#### Data to process

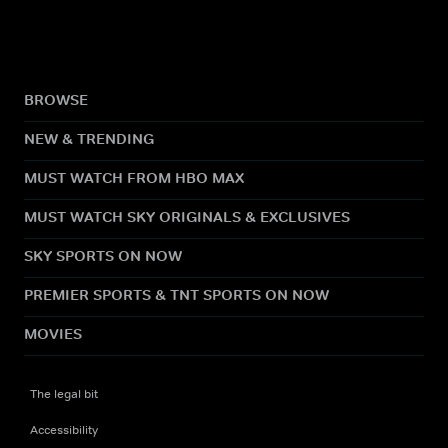
BROWSE
NEW & TRENDING
MUST WATCH FROM HBO MAX
MUST WATCH SKY ORIGINALS & EXCLUSIVES
SKY SPORTS ON NOW
PREMIER SPORTS & TNT SPORTS ON NOW
MOVIES
The legal bit
Accessibility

#### Try it
Copy exactly the lines that run from the one containing "NEW & TRENDING" to the last line of the listing, both included, and nothing more.

#### Task answer
NEW & TRENDING
MUST WATCH FROM HBO MAX
MUST WATCH SKY ORIGINALS & EXCLUSIVES
SKY SPORTS ON NOW
PREMIER SPORTS & TNT SPORTS ON NOW
MOVIES
The legal bit
Accessibility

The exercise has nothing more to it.